Alberto
Pasolini Zanelli
Trentatré milioni
di americani hanno passato una notte, raccontano le statistiche, ad aspettare
il verdetto delle Olimpiadi cinematografiche, con un po’ meno di festa e un bel
po’ di più di incertezza, attesa e tensione. Adesso dovrebbero riposarsi e
invece è una nuova tensione che gli salta addosso, molto più importante e
concreta e anche più grossa come numeri. Dalla festosa serata di Hollywood si è
passati a una nuova raffica di cifre, meno liete e più contrastate: Donald
Trump ha ripreso la parola ma un po’ diversamente di quanto era parso prediligere
quella più vaga, a breve termine e contraddittoria dei primi due mesi di sua
permanenza alla Casa Bianca. Non ha smesso di fare cifre, ma ne ha portata in
primo piano una precisa, per taluni incoraggiante, per i più forse inquietante
o almeno sorprendente. Per gli americani e per gli altri, alleati o concorrenti
della Superpotenza.
Ha tirato fuori un
foglietto con un programma e una dimensione. Con una cifra in realtà sola, ma
la più importante: il conto della sua promessa di riarmo. Chiederà al
Congresso, nel prossimo anno fiscale, un aumento di 54 miliardi di dollari di
spese militari. Un incremento del 10 per cento, superiore a quello che i più si
erano abituati a calcolare pur di fronte al ripetuto impegno del nuovo
presidente a concentrare il riarmo auspicato, promesso e minacciato proprio
sulle armi e non sugli investimenti politici, diplomatici ed economici.
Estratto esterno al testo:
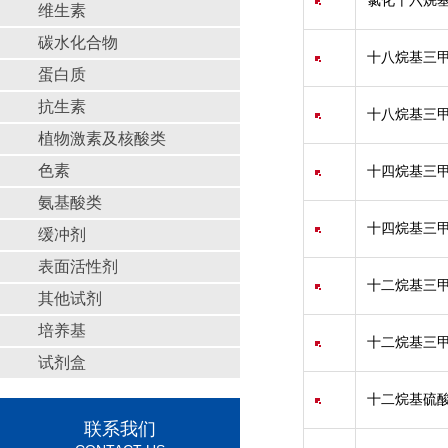
氯化十六烷基吡
维生素
碳水化合物
十八烷基三甲
蛋白质
抗生素
十八烷基三甲
植物激素及核酸类
色素
十四烷基三甲
氨基酸类
十四烷基三甲
缓冲剂
表面活性剂
十二烷基三甲
其他试剂
培养基
十二烷基三甲
试剂盒
十二烷基硫酸
联系我们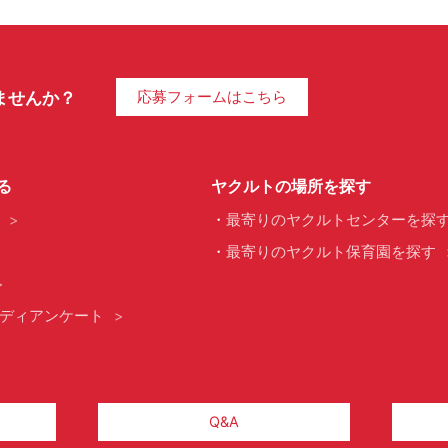
ませんか？
応募フォームはこちら
る
ヤクルトの場所を探す
最寄りのヤクルトセンターを探
最寄りのヤクルト保育園を探す
ディアンケート
Q&A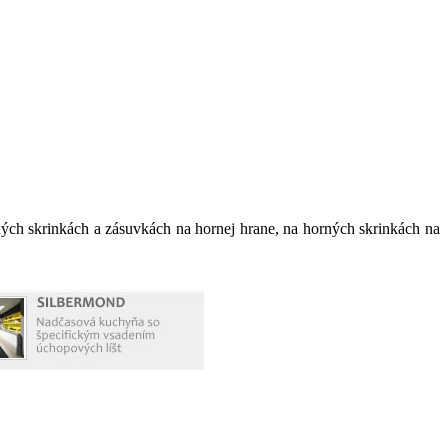
h skrinkách a zásuvkách na hornej hrane, na horných skrinkách na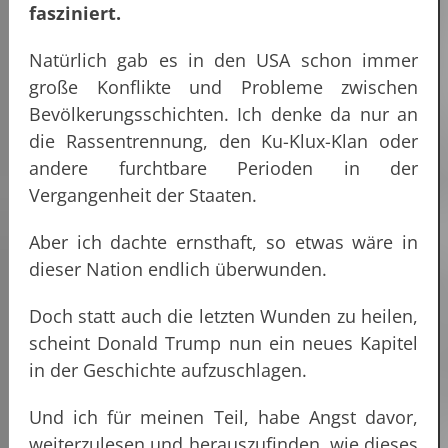
fasziniert.
Natürlich gab es in den USA schon immer
große Konflikte und Probleme zwischen
Bevölkerungsschichten. Ich denke da nur an
die Rassentrennung, den Ku-Klux-Klan oder
andere furchtbare Perioden in der
Vergangenheit der Staaten.
Aber ich dachte ernsthaft, so etwas wäre in
dieser Nation endlich überwunden.
Doch statt auch die letzten Wunden zu heilen,
scheint Donald Trump nun ein neues Kapitel
in der Geschichte aufzuschlagen.
Und ich für meinen Teil, habe Angst davor,
weiterzulesen und herauszufinden, wie dieses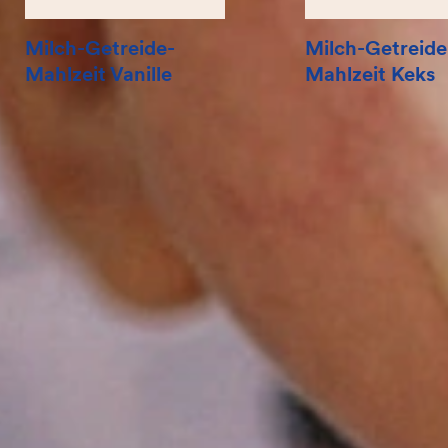
Milch-Getreide-
Milch-Getreide
Mahlzeit Vanille
Mahlzeit Keks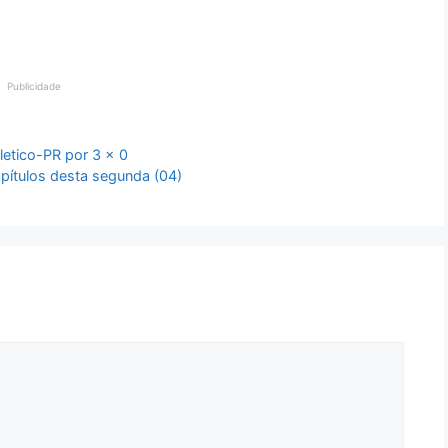
Publicidade
letico-PR por 3 x 0
pítulos desta segunda (04)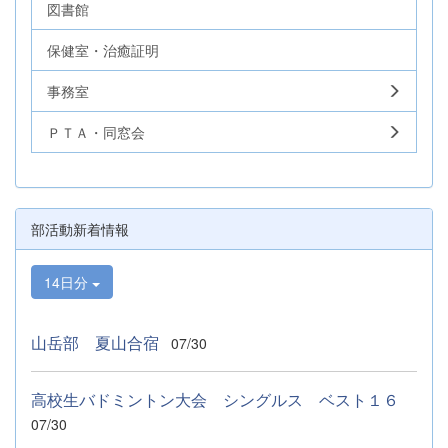
図書館
保健室・治癒証明
事務室
ＰＴＡ・同窓会
部活動新着情報
14日分
山岳部 夏山合宿
07/30
高校生バドミントン大会 シングルス ベスト１６
07/30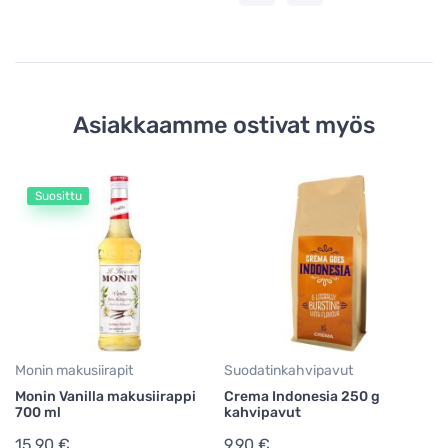
Asiakkaamme ostivat myös
Suosittu
Su
Cr
9
39
Monin makusiirapit
Suodatinkahvipavut
Monin Vanilla makusiirappi
Crema Indonesia 250 g
700 ml
kahvipavut
15,90 €
9,90 €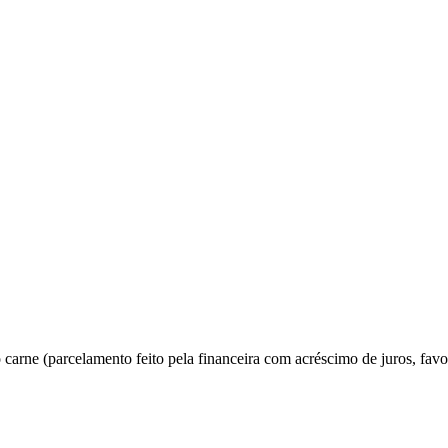
rne (parcelamento feito pela financeira com acréscimo de juros, favor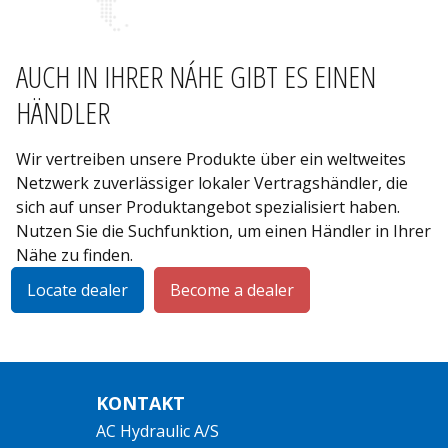
AUCH IN IHRER NÁHE GIBT ES EINEN
HÄNDLER
Wir vertreiben unsere Produkte über ein weltweites
Netzwerk zuverlässiger lokaler Vertragshändler, die
sich auf unser Produktangebot spezialisiert haben.
Nutzen Sie die Suchfunktion, um einen Händler in Ihrer
Nähe zu finden.
Locate dealer
Become a dealer
KONTAKT
AC Hydraulic A/S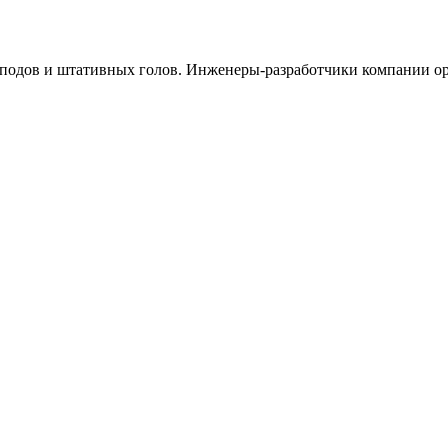
подов и штативных голов. Инженеры-разработчики компании ор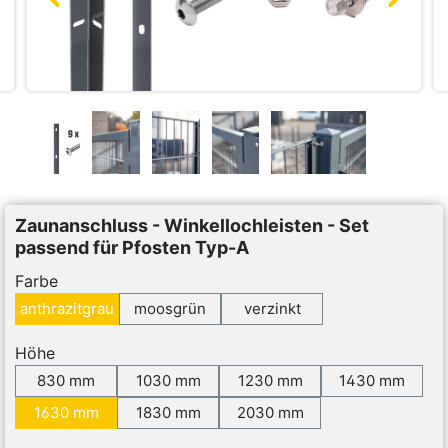
Zaunanschluss - Winkellochleisten - Set
passend für Pfosten Typ-A
Farbe
anthrazitgrau
moosgrün
verzinkt
Höhe
830 mm
1030 mm
1230 mm
1430 mm
1630 mm
1830 mm
2030 mm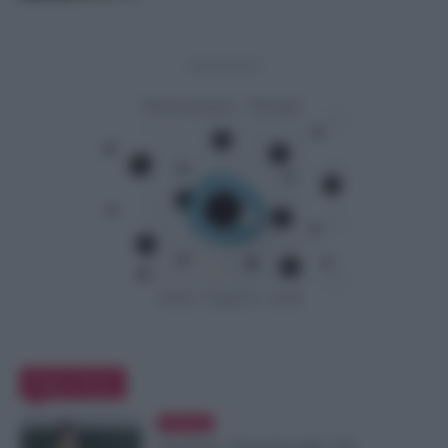
- Advertisement -
Editor Picks
Evidenza
Supplenze, Domanda delle 150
Un
aumento di spesa imponente e in buona misura compensato da risparmi negli altri
campi. In tutti, non solo nella riduzione delle spese per la salute pubblica,
ma anche e soprattutto nel bilancio dei do
ut des. Il Pentagono ingrassa, altri capitoli di spesa dimagriscono,
soprattutto quelli di solito considerati nei programmi di difesa.
Proprio Trump
aveva detto e ripetuto nella sua campagna elettorale più gonfia di minacce che
di promesse, che sarebbe toccato, adesso, agli alleati della Nato, finora
“mantenuti” dall’America, investire di più per la difesa comune.
Con l’appello
odierno, invece, è l’America che il suo leader invita ad aprire più
generosamente il portafoglio, a fare la spesa soprattutto nei progetti militari
di ogni genere, inclusa la ripresa della corsa al nucleare. Il Pentagono
ingrassa, il Dipartimento di Stato dimagra, gli alleati e i clienti dovrebbero
stringere la cinghia. Non si tratta di un incremento normale. Per afferrarne le
dimensioni occorre, e basta, pensare ai dati d partenza. Già oggi gli Stati
Uniti (evidentemente la potenza numero uno), spendono per il bilancio militare
più dei successivi sette altri Paesi più robusto. Non solo più degli alleati ma
i concorrenti principali, a cominciare dalla Russia e dalla Cina sommate. Gli
aiuti all’estero, in un Paese tradizionalmente “generoso” come l’America scendono
all’1 per cento del bilancio federale, a 42 miliardi di dollari mentre il
budget del Pentagono sale a 600 miliardi, in gran parte per nuove macchine
militari made in Usa. Cifra ancora più significativa se si tiene presente che
la prevedibile diminuzione in conseguenza della fine della Guerra Fredda era
stata subito rimangiata dal grande allarme dovuto all’assalto del terrorismo. Un
incremento di almeno il 10 per cento all’anno, anche durante la presidenza
Obama, considerato un “pacifista”.
Trump non fa
niente per nasconderlo: lo definisce “uno dei più grandi programmi di
rafforzamento militari nella storia d’America. Ha già fatto una cifra,
precisandola nelle ultime ore al momento di svelare il progetto al Congresso:
una richiesta che include molto più dollari per il varo di due navi e aerei al
fine di “ristabilire una robusta presenza nelle acque internazionali”, come ad
esempio gli Stretti di Hormuz e il Mare della Cina del Sud.
Non è detto che la
Casa Bianca otterrà proprio tutti i dollari che oggi richiede. Il Congresso
potrà lottare per contenere alcuni capitoli di spesa. È già nel programma dei
democratici, da tempo convinti che la spesa in armi non è l’unico né il principale
strumento per cementare la sicurezza del’America. Lo pensano anche molti
repubblicani, anche e soprattutto conservatori sedici che si stanno
risvegliando dal sonno forzato postelettorale. Fra coloro che hanno alzato la
voce in questi giorni ed ore c’è anche un ex presidente, George W. Bush,
considerato tutto fuori che una colomba.